In his March 29 memo, Ronald Wenkart, the general counsel for the Orange County Department of Education, told the county’s board of education that the law’s opt-out provision “does not apply to instruction, materials or programming that discusses gender, gender identity, gender expression, sexual orientation, discrimination, harassment, bullying, intimidation, relationships or family, and does not discuss human reproductive organs.”
Wenkart said parents who disagree with the state’s position on teaching about homosexuality, same-sex relationships or gender identity “may not excuse their children from this instruction,” though parents can still “advise their children that they disagree with” the content matter.
Heidi St. John, an author and speaker who covers faith, motherhood, and homeschooling as The Busy Mom, spoke out against the memo.
“The Orange County Department of Education feels it is their right to give you permission to disagree with them,” she wrote on Facebook. “These are our children! They do not belong to the schools.”

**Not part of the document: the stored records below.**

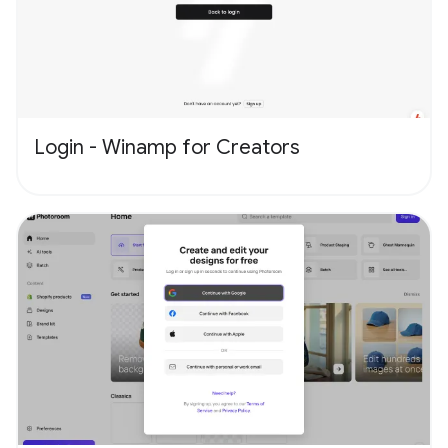
Login - Winamp for Creators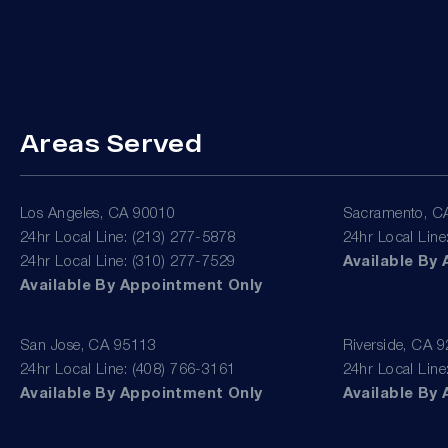
Areas Served
Los Angeles, CA 90010
Sacramento, C
24hr Local Line: (213) 277-5878
24hr Local Line
24hr Local Line: (310) 277-7529
Available By
Available By Appointment Only
San Jose, CA 95113
Riverside, CA 
24hr Local Line: (408) 766-3161
24hr Local Line
Available By Appointment Only
Available By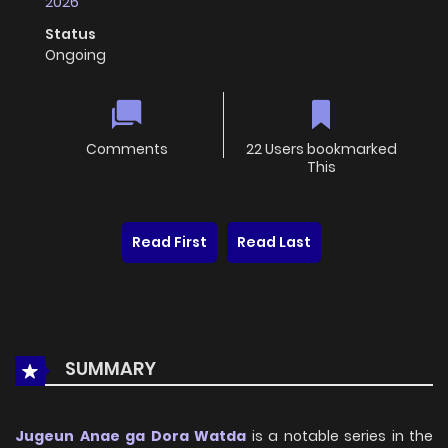
2026
Status
Ongoing
Comments
22 Users bookmarked
This
Read First
Read Last
SUMMARY
Jugeun Anae ga Dora Watda
is a notable series in the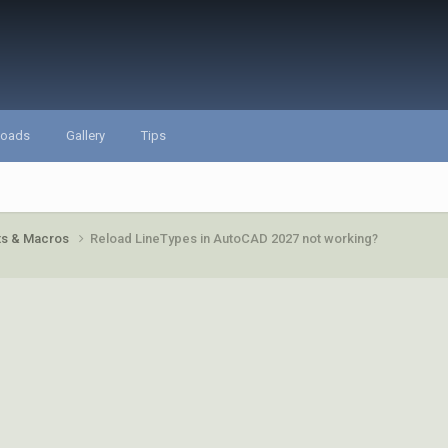
loads
Gallery
Tips
pts & Macros
Reload LineTypes in AutoCAD 2027 not working?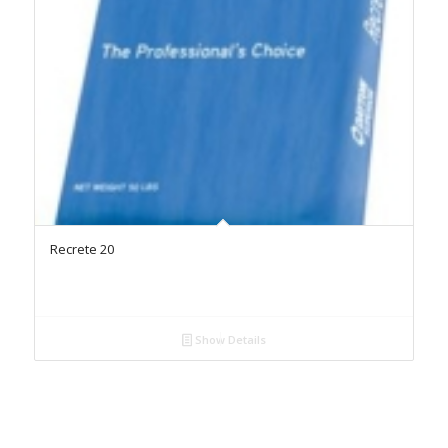
Recrete 20
Show Details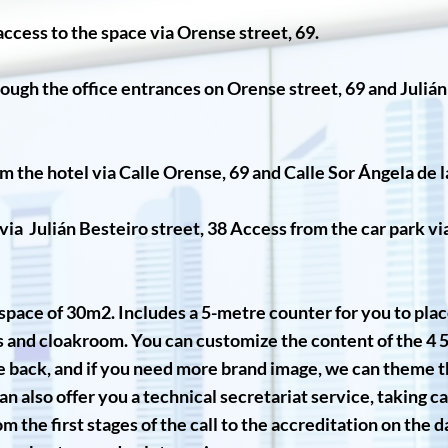
ccess to the space via Orense street, 69.
ough the office entrances on Orense street, 69 and Juliá
m the hotel via Calle Orense, 69 and Calle Sor Ángela de l
ia Julián Besteiro street, 38 Access from the car park v
ic space of 30m2. Includes a 5-metre counter for you to place
rs and cloakroom. You can customize the content of the 4 
e back, and if you need more brand image, we can theme th
n also offer you a technical secretariat service, taking ca
m the first stages of the call to the accreditation on the d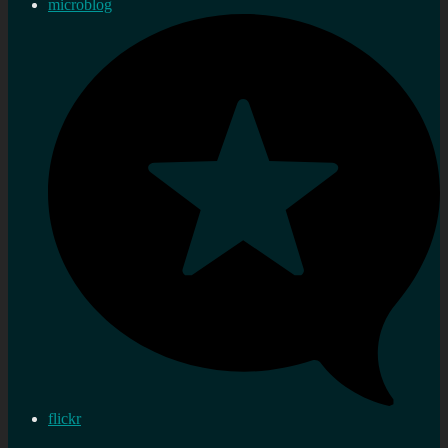
microblog
flickr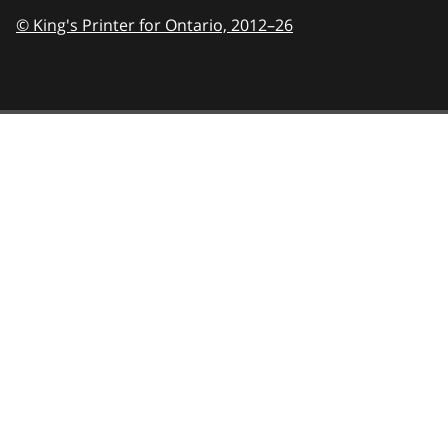
© King's Printer for Ontario,
2012–26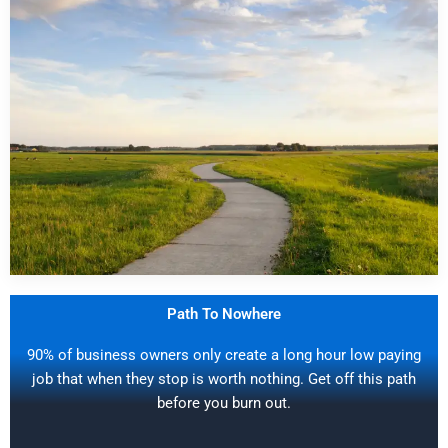
Path To Nowhere
90% of business owners only create a long hour low paying
job that when they stop is worth nothing. Get off this path
before you burn out.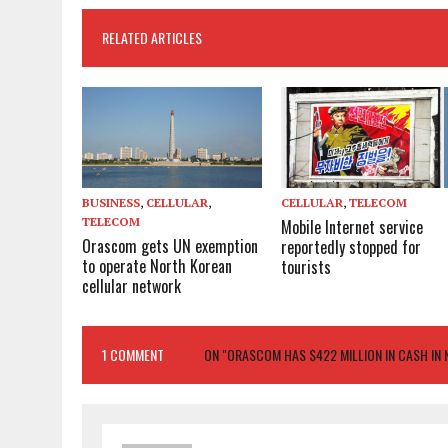
RELATED ARTICLES
BUSINESS
,
CELLULAR
,
CELLULAR
,
TELECOM
TELECOM
Mobile Internet service
Orascom gets UN exemption
reportedly stopped for
to operate North Korean
tourists
cellular network
1 COMMENT
ON "ORASCOM HAS $422 MILLION IN CASH IN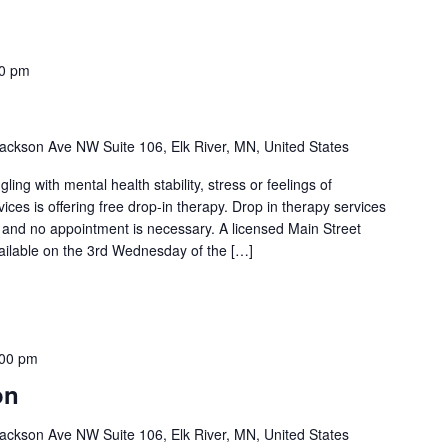
00 pm
ackson Ave NW Suite 106, Elk River, MN, United States
ng with mental health stability, stress or feelings of
es is offering free drop-in therapy. Drop in therapy services
l and no appointment is necessary. A licensed Main Street
vailable on the 3rd Wednesday of the […]
:00 pm
on
ackson Ave NW Suite 106, Elk River, MN, United States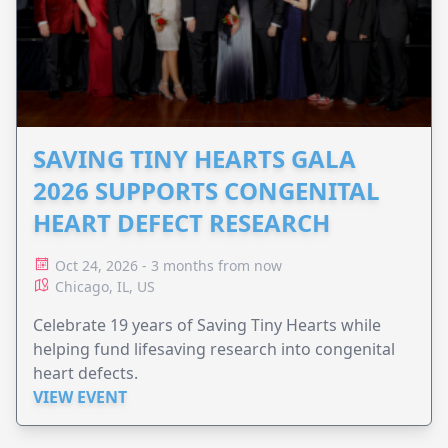
SAVING TINY HEARTS GALA
2026 SUPPORTS CONGENITAL
HEART DEFECT RESEARCH
Oct 24, 2026 - 3 months from now
Chicago, IL, US
Celebrate 19 years of Saving Tiny Hearts while
helping fund lifesaving research into congenital
heart defects.
VIEW EVENT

In a January report by NBC-4 Los Angeles, Orange County teacher Brenda Lebsack read from a textbook that could be used to teach students as young as kindergarten about sexual identity. “Babies can’t talk, so grown ups make a guess by looking at their bodies,” Lebsack read from the book.
After reading from the book, Lebsack noted: “I was a kid who was a tomboy, played boy stuff, pirates not barbies. This would have really confused me.”
Lebsack noted that “Parents don’t have to be notified and there’s no opt-out if it’s not considered sex ed and this book goes into that category.”
A recent Orange County study estimates there are 2,400 transgender youth in middle and high schools in the county and another 13,000 who identify as gay lesbian or bisexual, NBC-4 report said.
Michele McNutt, who works with Youth First OC, said “Children should see themselves reflected in curriculum and environment, regardless of age or gender identity.”